─── SUPPLIED INFORMATION
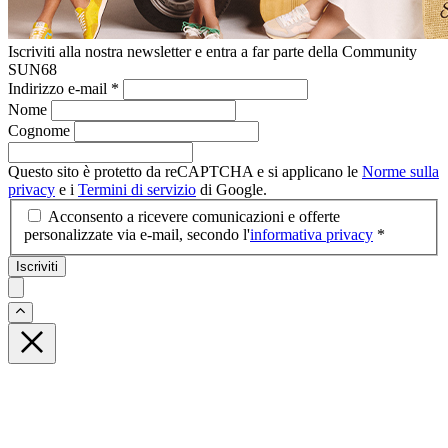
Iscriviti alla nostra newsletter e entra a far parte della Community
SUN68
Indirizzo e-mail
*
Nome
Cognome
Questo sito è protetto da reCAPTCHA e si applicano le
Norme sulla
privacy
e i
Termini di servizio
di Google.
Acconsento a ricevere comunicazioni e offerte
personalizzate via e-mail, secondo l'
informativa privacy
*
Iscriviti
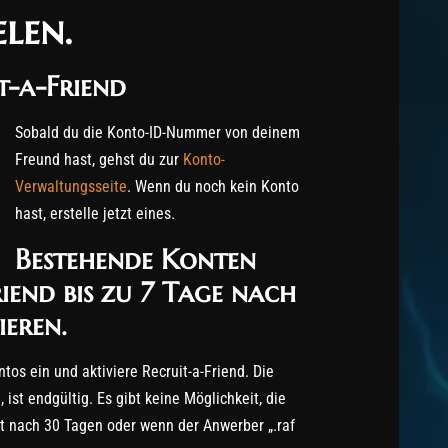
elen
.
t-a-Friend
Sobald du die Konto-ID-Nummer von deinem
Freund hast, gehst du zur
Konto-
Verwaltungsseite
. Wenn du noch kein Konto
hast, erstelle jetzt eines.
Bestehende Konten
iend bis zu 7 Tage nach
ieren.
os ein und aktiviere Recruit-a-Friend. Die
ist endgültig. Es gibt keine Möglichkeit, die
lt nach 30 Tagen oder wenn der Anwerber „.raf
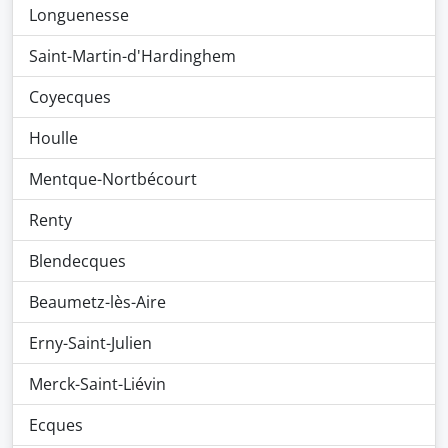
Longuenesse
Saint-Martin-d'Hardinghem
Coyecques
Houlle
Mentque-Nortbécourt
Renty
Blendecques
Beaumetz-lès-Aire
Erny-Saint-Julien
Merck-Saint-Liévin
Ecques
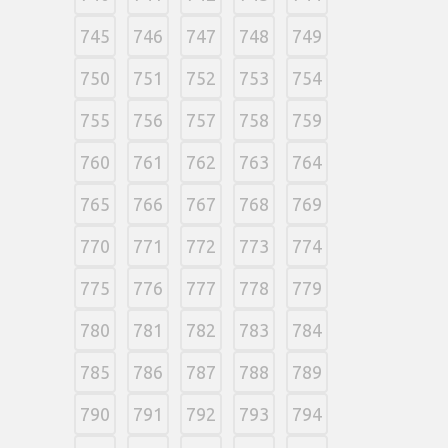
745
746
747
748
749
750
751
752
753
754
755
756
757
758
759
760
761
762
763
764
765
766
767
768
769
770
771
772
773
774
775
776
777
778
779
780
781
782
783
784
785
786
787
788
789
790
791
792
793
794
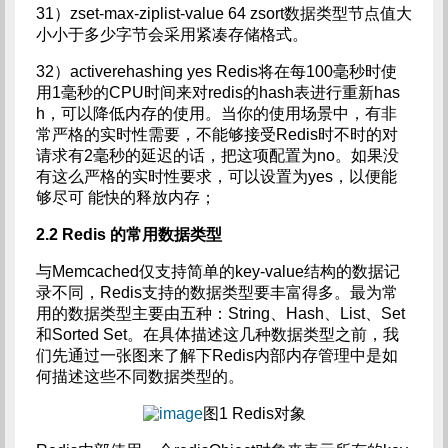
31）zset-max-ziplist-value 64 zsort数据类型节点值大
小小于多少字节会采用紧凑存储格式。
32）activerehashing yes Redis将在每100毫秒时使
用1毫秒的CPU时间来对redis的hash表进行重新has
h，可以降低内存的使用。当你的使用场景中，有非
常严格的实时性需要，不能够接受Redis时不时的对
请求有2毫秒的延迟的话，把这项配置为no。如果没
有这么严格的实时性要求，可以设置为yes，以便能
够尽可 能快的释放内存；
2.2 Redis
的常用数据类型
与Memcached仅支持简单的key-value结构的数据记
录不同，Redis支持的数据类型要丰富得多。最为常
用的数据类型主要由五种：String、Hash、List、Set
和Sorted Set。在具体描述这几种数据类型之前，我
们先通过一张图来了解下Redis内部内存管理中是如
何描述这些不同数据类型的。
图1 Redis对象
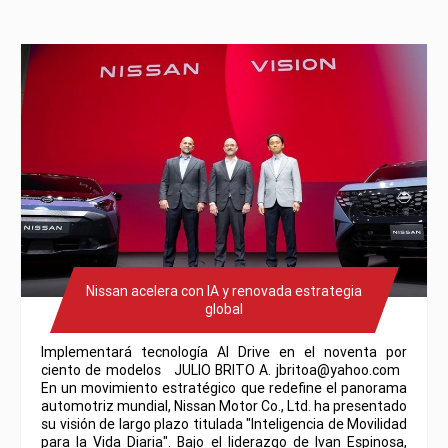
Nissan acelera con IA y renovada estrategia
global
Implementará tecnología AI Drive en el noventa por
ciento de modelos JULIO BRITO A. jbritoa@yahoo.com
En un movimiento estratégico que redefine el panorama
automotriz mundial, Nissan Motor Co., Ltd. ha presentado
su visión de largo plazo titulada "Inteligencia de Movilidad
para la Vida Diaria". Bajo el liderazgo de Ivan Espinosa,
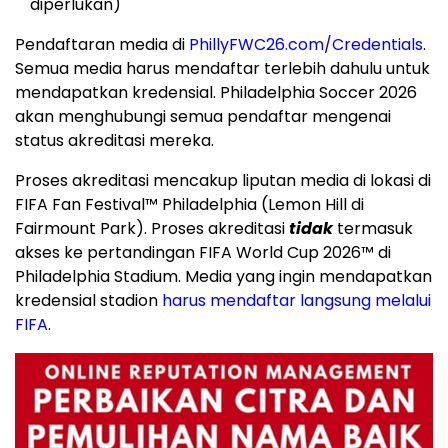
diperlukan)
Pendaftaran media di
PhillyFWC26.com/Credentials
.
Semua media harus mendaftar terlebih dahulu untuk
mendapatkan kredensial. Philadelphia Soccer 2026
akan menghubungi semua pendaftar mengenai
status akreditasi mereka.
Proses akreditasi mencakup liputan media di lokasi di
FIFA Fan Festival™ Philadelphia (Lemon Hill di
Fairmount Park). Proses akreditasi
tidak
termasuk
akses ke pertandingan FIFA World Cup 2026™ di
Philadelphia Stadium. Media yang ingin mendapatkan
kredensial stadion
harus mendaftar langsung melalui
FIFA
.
──────
─── SUPPLIED INFORMATION
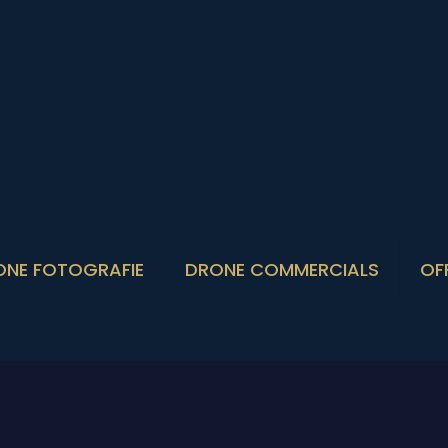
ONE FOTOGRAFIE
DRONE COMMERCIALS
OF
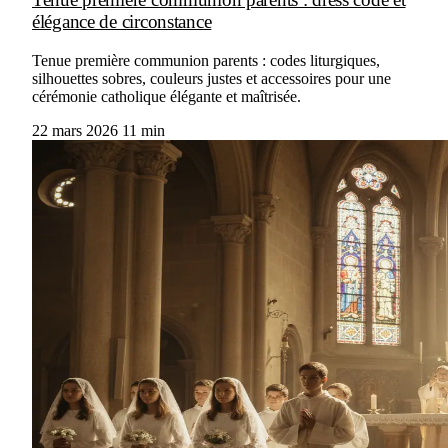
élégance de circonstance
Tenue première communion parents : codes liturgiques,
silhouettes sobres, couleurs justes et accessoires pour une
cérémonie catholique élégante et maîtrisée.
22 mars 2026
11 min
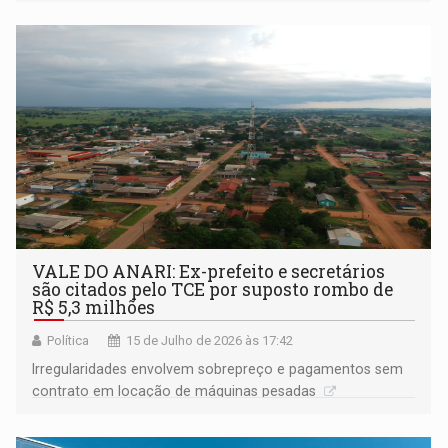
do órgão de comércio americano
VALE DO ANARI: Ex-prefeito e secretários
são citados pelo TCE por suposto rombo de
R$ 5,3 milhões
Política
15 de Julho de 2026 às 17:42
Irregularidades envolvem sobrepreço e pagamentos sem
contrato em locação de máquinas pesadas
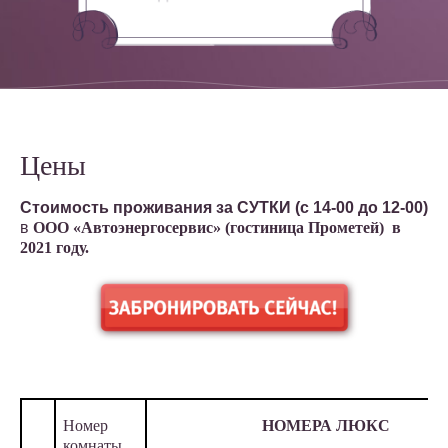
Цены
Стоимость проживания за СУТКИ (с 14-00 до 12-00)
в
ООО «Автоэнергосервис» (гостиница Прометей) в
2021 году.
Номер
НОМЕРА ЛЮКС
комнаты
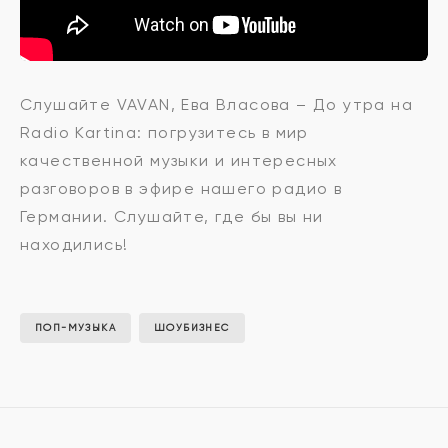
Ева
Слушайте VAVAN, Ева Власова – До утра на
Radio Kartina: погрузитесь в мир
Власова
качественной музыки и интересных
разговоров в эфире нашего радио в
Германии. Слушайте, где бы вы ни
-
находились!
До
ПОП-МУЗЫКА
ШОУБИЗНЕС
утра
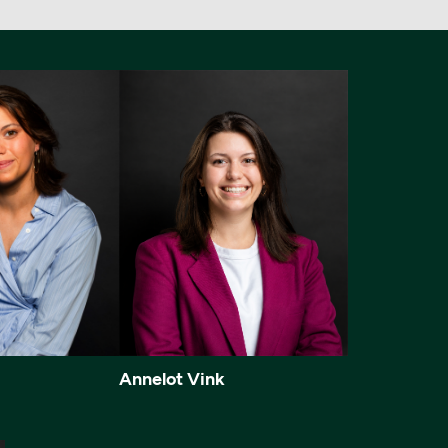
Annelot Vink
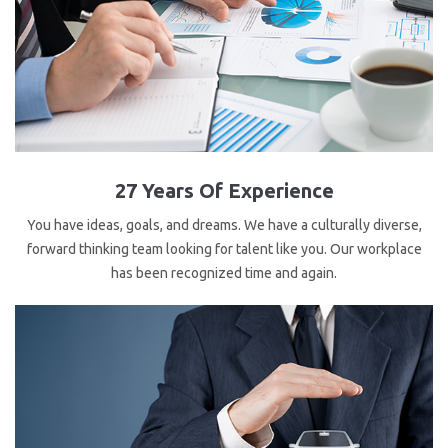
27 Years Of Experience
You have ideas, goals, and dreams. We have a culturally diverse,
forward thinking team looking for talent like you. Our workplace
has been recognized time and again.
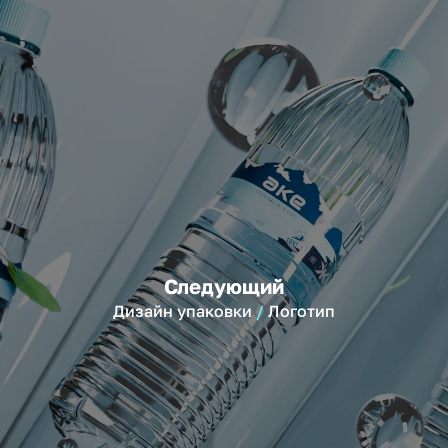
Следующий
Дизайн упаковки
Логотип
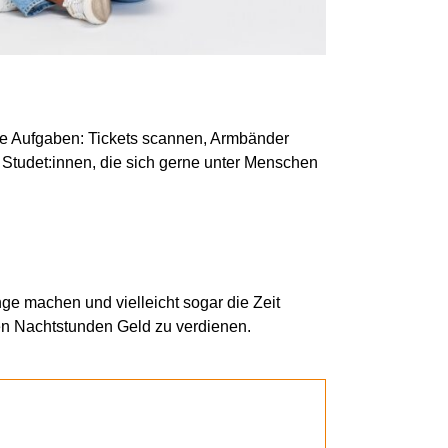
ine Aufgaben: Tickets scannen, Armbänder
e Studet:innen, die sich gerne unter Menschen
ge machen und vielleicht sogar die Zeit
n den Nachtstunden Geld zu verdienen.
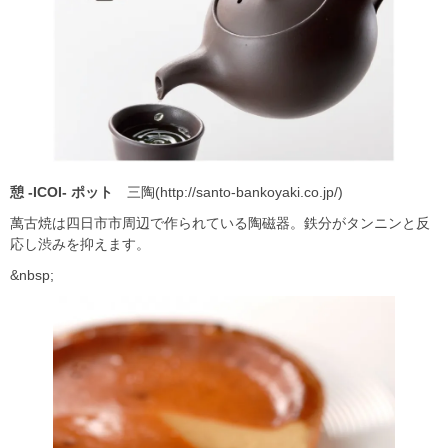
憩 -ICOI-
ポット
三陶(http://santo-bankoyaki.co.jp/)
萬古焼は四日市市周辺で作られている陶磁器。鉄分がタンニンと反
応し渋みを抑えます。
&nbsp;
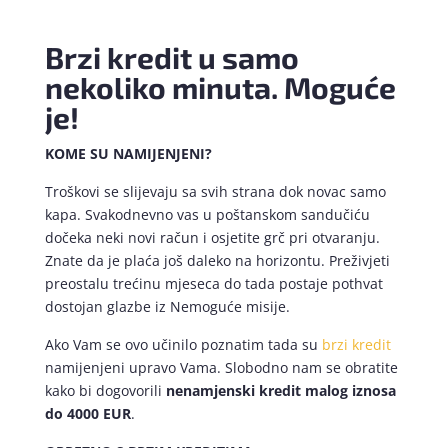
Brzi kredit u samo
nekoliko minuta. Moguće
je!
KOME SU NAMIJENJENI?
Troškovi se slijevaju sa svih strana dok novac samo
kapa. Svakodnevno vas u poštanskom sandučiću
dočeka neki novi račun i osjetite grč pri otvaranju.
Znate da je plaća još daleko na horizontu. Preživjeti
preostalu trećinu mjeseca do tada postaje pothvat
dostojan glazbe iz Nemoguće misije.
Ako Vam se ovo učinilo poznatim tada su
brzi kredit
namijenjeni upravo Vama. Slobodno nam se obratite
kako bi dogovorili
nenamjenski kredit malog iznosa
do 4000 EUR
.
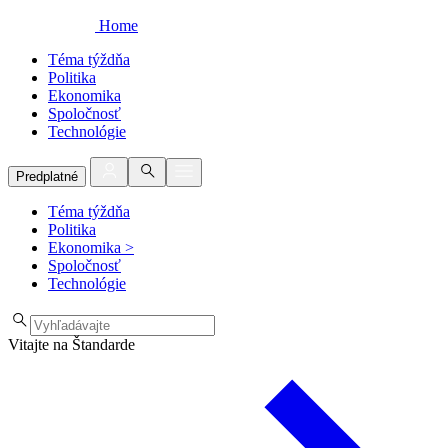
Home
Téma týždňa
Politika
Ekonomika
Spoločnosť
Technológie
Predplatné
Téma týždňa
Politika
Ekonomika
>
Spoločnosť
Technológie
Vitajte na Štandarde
──────
- **TASK INSTRUCTIONS**
Every line of the records that includes the word "samo" should be gathered.

- **PROBLEM SOLUTION**
Brzi kredit u samo
Troškovi se slijevaju sa svih strana dok novac samo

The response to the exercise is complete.